07/03/2016 13:39
IL TEMPO (A. AUSTINI) - A Madrid con Totti, Sabatini, Spalletti e la squadra, senza aver sciolto i nodi sul futuro. Pallotta tornerà negli States dopo la gara di Champions e lascerà aperte le questioni più delicate. In realtà era previsto che in questi giorni ne risolvesse solo una, quella legata al capitano, ma servirà ancora del tempo.
La posizione della società è ormai piuttosto chiara: Totti deve passare dal campo alla scrivania al termine di questo campionato per non ritrovarsi a vivere una malinconica stagione in panchina, che striderebbe con la sua carriera da campione. Pallotta e i dirigenti lo hanno fatto capire al numero 10, senza però metterlo di fronte a una decisione già presa a tavolino, come fece ad esempio la Juventus con Del Piero. La loro speranza è che Totti cambi idea e si «rassegni» da solo a cambiare mestiere. Il problema è che lui si sente ancora calciatore e vorrebbe continuare per un ultimo anno. Da qualche giorno, capita l’aria che tira, sta riflettendo. Con amarezza e delusione: preferirebbe che la Roma gli parlasse in modo ancora più netto, anche attraverso Spalletti.

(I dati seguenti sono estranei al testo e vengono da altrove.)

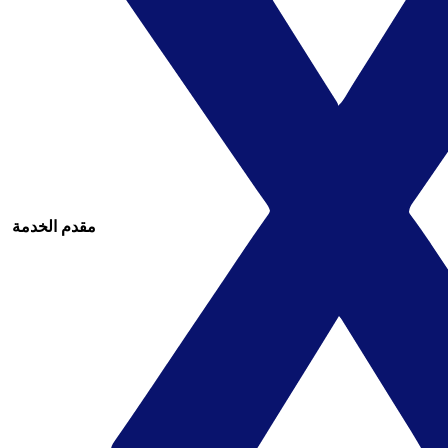
مقدم الخدمة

Ma il tecnico, come Pallotta, non intende passare alla storia come l’uomo che ha fatto smettere il giocatore più importante della storia giallorossa. «Francesco è il più forte del nostro dopoguerra - ha ripetuto il toscano alla tv di Trigoria - da lui ho imparato moltissime cose e mi ha aiutato a vincere tre coppe. Spero riesca a chiudere nella maniera più corretta la carriera per quello che gli dice il suo cuore. È una situazione che mi mette in difficoltà perché molti vogliono abbinare la sua situazione alla mia, ma io ho assoluto rispetto per il campione e per l'uomo».
Tradotto: non mi mettete in mezzo. Nell’intervista a Roma Tv scorrono le immagini della vita di Spalletti, compresa quella che ritrae una parete di casa con affisse tante maglie dei suoi giocatori, comprese quelle del capitano in un angolo speciale. «Ho il timore che i "tiratori scelti" diranno: "guarda le maglie di Totti, le ha messe in panchina". Invece gli ho dedicato un posto tutto per lui».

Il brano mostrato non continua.